Draya pulls me close and I relax in her embrace.

I tried protesting again when the 15 minutes was up but it didn’t work. “You ou need to get ready for school now princess and I will see you tonight. I will be picking you up 6 sharp.”

“Ok I suppose I can endure until then.” She kissed my forehead and then my lips before disappearing though my window.


As I got ready I felt as if I was walking on air. All felt right with the world again and I felt happy again I couldn’t stop smiling and smiling.

Tracy noticed this immediately when she picked me up.

“Your mood has improved.”

“Draya’s back!”

“She is? Since when?”

“Last night she came over and told me that she was sorry about what she did.”
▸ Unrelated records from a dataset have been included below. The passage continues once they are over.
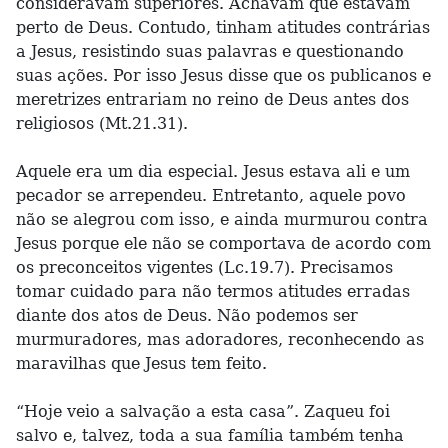
consideravam superiores. Achavam que estavam
perto de Deus. Contudo, tinham atitudes contrárias
a Jesus, resistindo suas palavras e questionando
suas ações. Por isso Jesus disse que os publicanos e
meretrizes entrariam no reino de Deus antes dos
religiosos (Mt.21.31).
Aquele era um dia especial. Jesus estava ali e um
pecador se arrependeu. Entretanto, aquele povo
não se alegrou com isso, e ainda murmurou contra
Jesus porque ele não se comportava de acordo com
os preconceitos vigentes (Lc.19.7). Precisamos
tomar cuidado para não termos atitudes erradas
diante dos atos de Deus. Não podemos ser
murmuradores, mas adoradores, reconhecendo as
maravilhas que Jesus tem feito.
“Hoje veio a salvação a esta casa”. Zaqueu foi
salvo e, talvez, toda a sua família também tenha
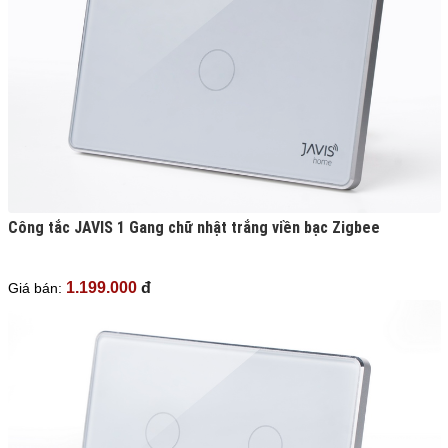
Công tắc JAVIS 1 Gang chữ nhật trắng viền bạc Zigbee
1.199.000
đ
Giá bán:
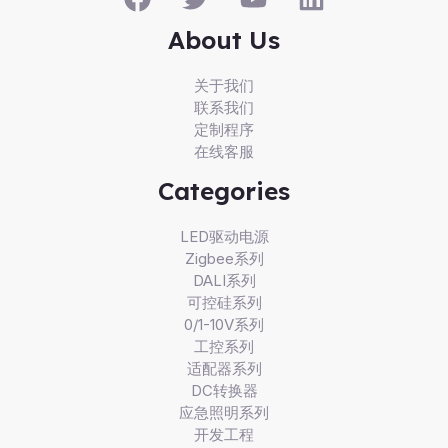
About Us
关于我们
联系我们
定制程序
在线客服
Categories
LED驱动电源
Zigbee系列
DALI系列
可控硅系列
0/1-10V系列
工控系列
适配器系列
DC转换器
应急照明系列
开发工程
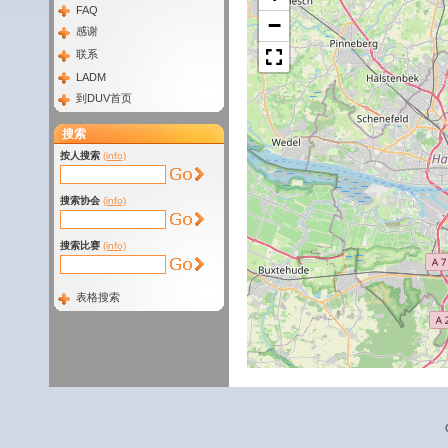
FAQ
−
感谢
联系
LADM
到DUV首页
搜索
按人搜索
(info)
搜索协会
(info)
搜索比赛
(info)
表格搜索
“And you forgave her? Just like that?”

“No I gave her a piece of my mind first. She knows what she did was wrong and she regrets what she did and then yes I forgave her.”

“You are a better person than me Sarah. I am not that forgiving.” Tracy said pulling away as we went to pick up Hallie who when told the news threw her arms around me hugging me tightly. “Hallie, sweetie, can’t breathe.”

“Sorry..” she said releasing me “I am just so happy for you!”

Kelsey squealed in delight when we told her and was practically bouncing up and down in her seat.

Brian had driven Raquel to school that morning but when we saw them and I told them Brian was so happy I thought he might announce that he was going to throw a party in my honor. Raquel lightly smacked him on the back of the head saying “Boy you have got to learn to contain your enthusiasm. I swear you are going to embarrass me one of these days and yourself too.” Then she turned to me “I’m glad that you and Draya are back together and that you are happy? You just weren’t you these past few days you know what I mean?”

“Yeah I think so, it was like I had a dark storm cloud hanging over my head.” I said

Then the bell rang and we made our separate ways to go to our first class.

I felt like I was walking on sunshine. Nothing could ruin this day. Mot even Nasty Nicki who decided to grace us with her presence at lunch, but I refused to let her spoil my good mood and pretend that she simply did not exist.

“So when are you going to see her again?” Kelsey asked as Tracy drove us home

“Tonight and I am spending the night at her house.”

“Really? Want us to help you get ready?” Kelsey asked

“As much as I love you guys I know that you won’t leave if you stay to help me so no I think I can handle it.”

“Oh come on Sare Bear you’re no fun.” said Hallie

“The answer is still no and I am a joy to be around.”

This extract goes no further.